Entscheidungsstichwort (Thema)
Karenzentschädigung. Formnichtigkeit. unzulässige Rechtsausübung
Leitsatz (amtlich)
1. Wird lediglich mündlich vereinbart, dass der Arbeitgeber dem Arbeitnehmer eine Karenzentschädigung in der gesetzlichen Mindesthöhe als Gegenleistung für ein schriftlich vereinbartes nachvertragliches Wettbewerbsverbot schuldet, ist das nachvertragliche Wettbewerbsverbot nichtig.

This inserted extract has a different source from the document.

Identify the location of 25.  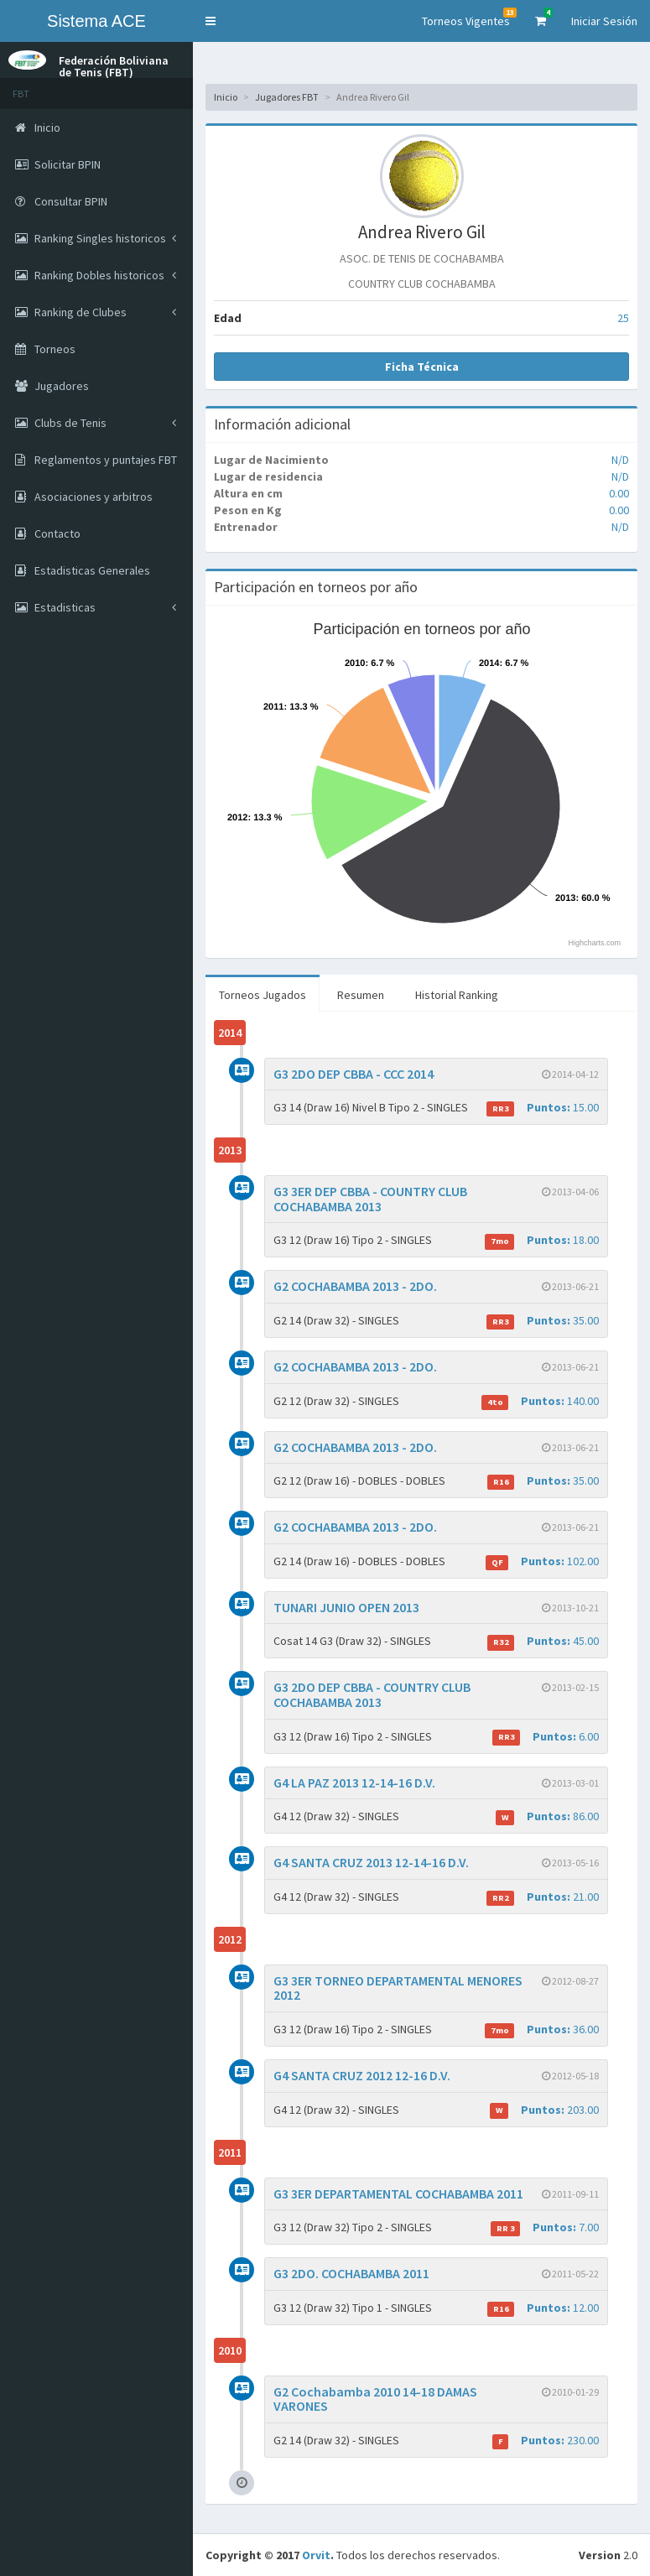
(623, 317).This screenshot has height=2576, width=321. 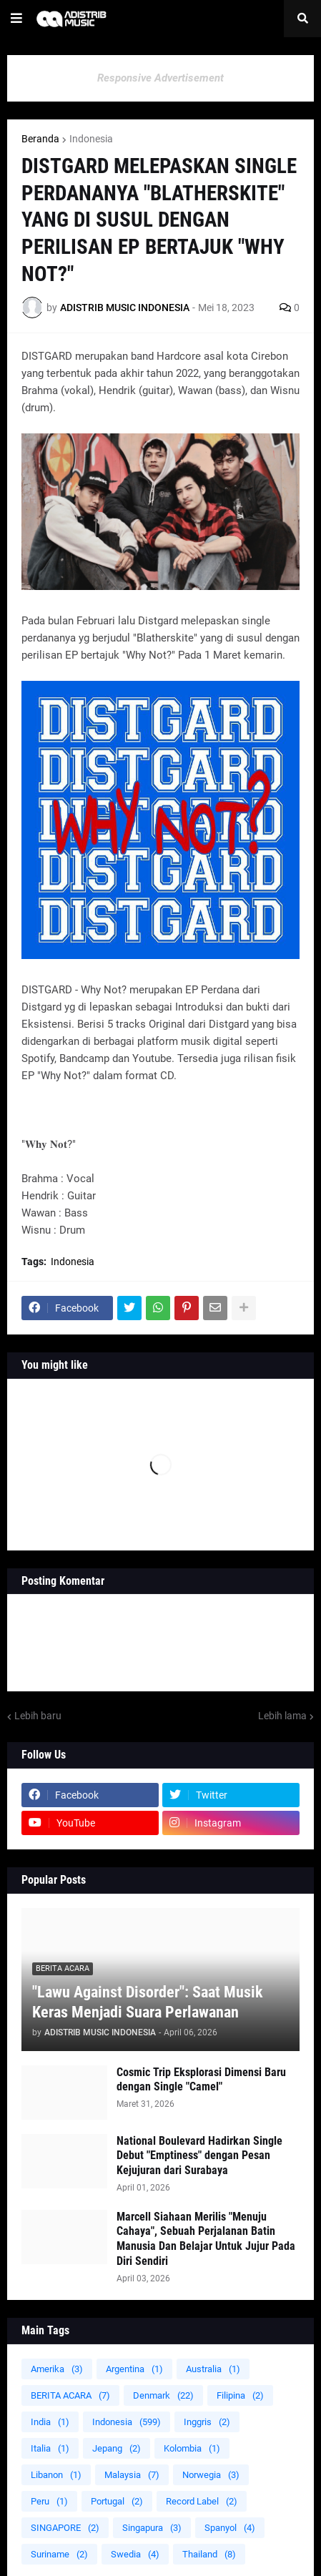 What do you see at coordinates (213, 2369) in the screenshot?
I see `Australia` at bounding box center [213, 2369].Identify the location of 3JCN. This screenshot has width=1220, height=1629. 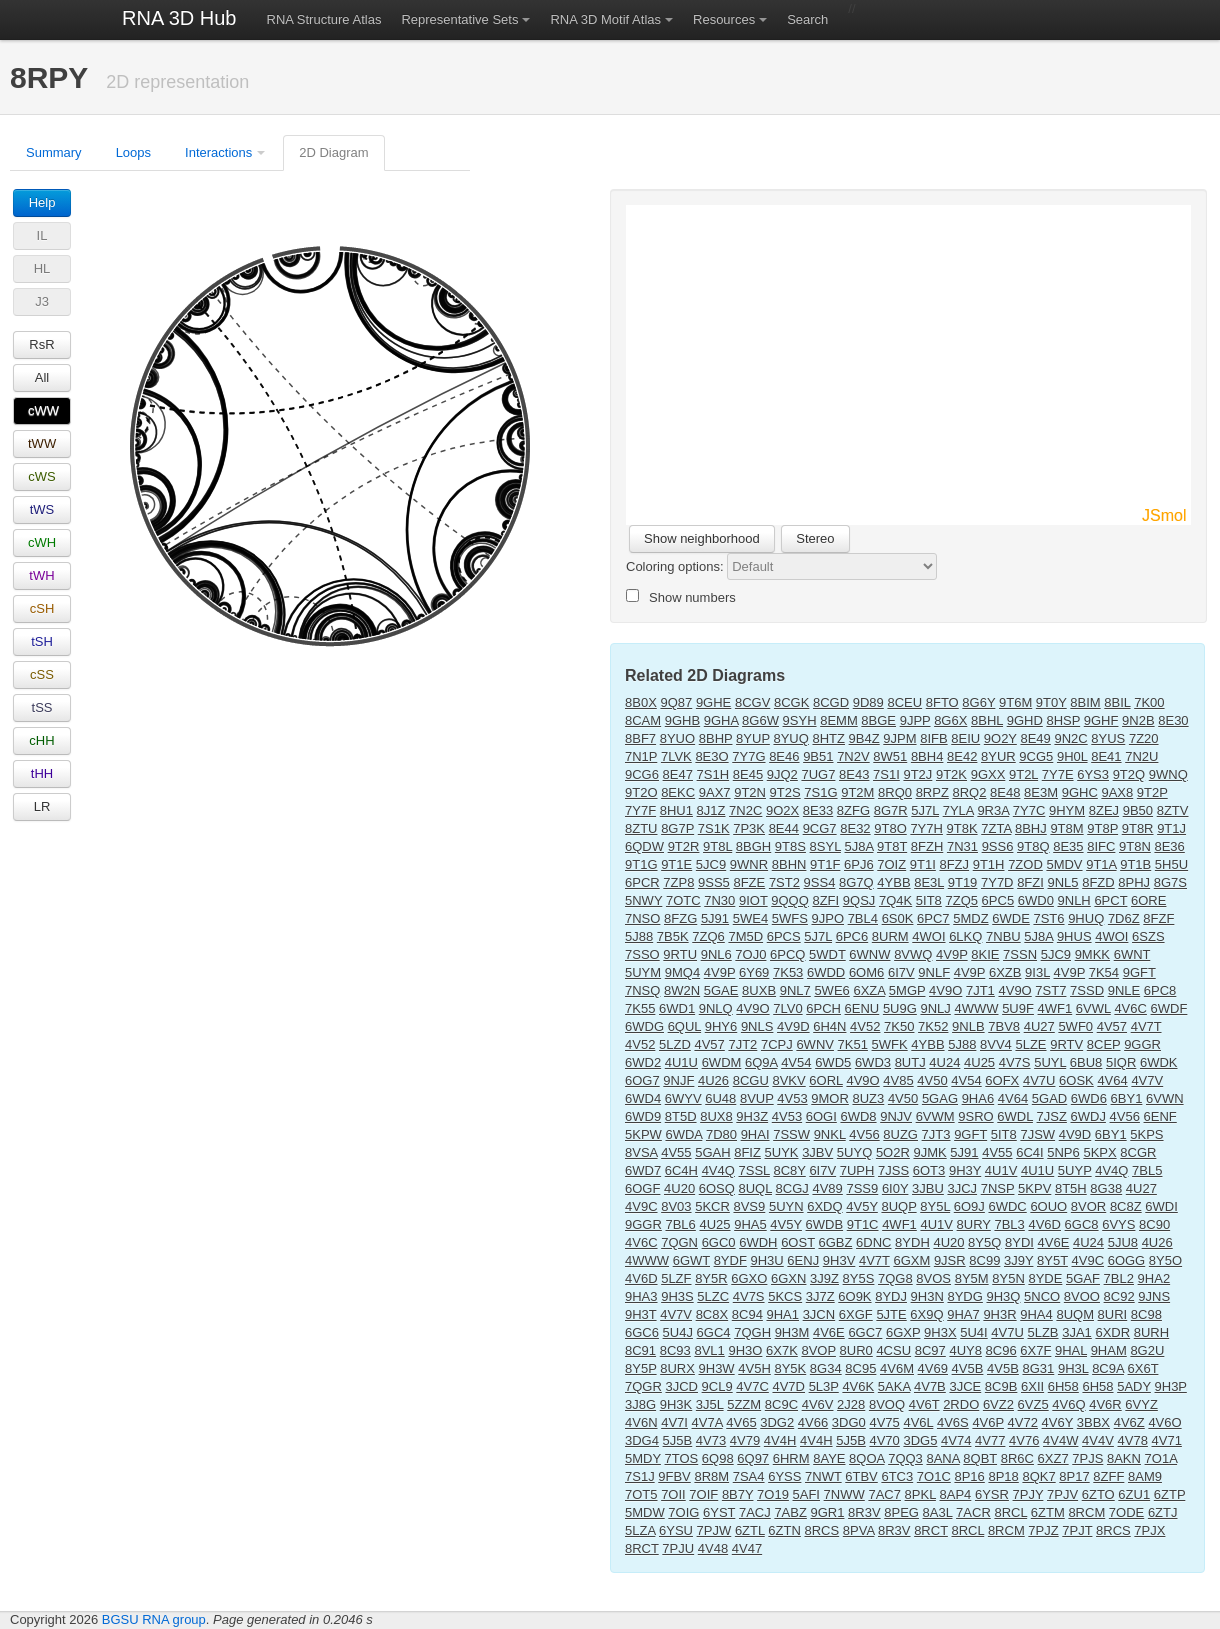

2. Wenn der Arbeitgeber den Abschluss des Arbeitsvertrages von der Zustimmung des Arbeitnehmers zum formnichtigen Wettbewerbsverbot abhängig gemacht und zugleich zum Ausdruck gebracht hat, die gesetzlichen Bestimmungen seien eingehalten, kann er sich auf die Formnichtigkeit nach Treu und Glauben nicht berufen.
Normenkette
HGB § 74 Abs. 1; BGB § 125 S. 1, § 242
Verfahrensgang
ArbG Solingen (Urteil vom 27.05.2009; Aktenzeichen 1 Ca 1912/08 lev) |
Tenor
Das Urteil des Arbeitsgerichts Solingen vom 27.05.2009 – 1 Ca 1912/08 lev – wird abgeändert.
Die Beklagte wird verurteilt, an den Kläger 37.400,33 EUR nebst Zinsen in Höhe von 5 Prozentpunkten über dem Basiszins aus jeweils 3.400,03 EUR ab dem 30.11.2008, 31.12.2008, 31.01.2009, 28.02.2009, 31.03.2009, 30.04.2009, 31.05.2009, 30.06.2009, 31.07.2009, 31.08.2009 und 30.09.2009 zu zahlen.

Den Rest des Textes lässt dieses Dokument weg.